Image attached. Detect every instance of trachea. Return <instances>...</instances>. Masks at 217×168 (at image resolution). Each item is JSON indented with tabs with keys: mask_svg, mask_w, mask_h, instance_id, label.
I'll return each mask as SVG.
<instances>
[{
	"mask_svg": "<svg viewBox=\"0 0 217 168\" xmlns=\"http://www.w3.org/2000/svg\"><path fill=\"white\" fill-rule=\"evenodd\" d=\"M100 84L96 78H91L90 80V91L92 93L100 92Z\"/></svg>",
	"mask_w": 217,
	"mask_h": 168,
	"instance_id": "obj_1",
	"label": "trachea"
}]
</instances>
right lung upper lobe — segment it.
━━━━
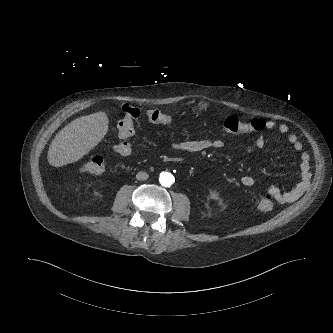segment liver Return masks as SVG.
━━━━
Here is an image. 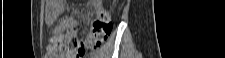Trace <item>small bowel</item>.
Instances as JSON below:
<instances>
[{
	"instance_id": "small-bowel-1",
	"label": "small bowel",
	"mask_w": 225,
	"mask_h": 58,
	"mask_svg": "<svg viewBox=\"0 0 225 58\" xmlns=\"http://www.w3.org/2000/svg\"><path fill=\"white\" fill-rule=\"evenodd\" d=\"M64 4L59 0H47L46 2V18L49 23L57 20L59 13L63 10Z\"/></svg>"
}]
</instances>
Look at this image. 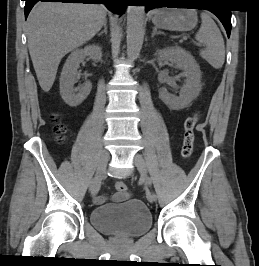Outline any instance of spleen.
━━━━
Aim of the exercise ::
Look above for the line holding "Image attached. Detect", then set down exactly that line and every line after it up to and including the line holding "right lung upper lobe — segment it.", with nothing else.

Your response ::
Image attached. Detect every instance of trachea. Return <instances>...</instances>. Masks at 217×168 (at image resolution). Each item is JSON indented with tabs with keys: mask_svg, mask_w, mask_h, instance_id, label.
I'll return each mask as SVG.
<instances>
[{
	"mask_svg": "<svg viewBox=\"0 0 217 168\" xmlns=\"http://www.w3.org/2000/svg\"><path fill=\"white\" fill-rule=\"evenodd\" d=\"M100 84L96 78H91L90 80V91L92 93L100 92Z\"/></svg>",
	"mask_w": 217,
	"mask_h": 168,
	"instance_id": "obj_1",
	"label": "trachea"
}]
</instances>
right lung upper lobe — segment it.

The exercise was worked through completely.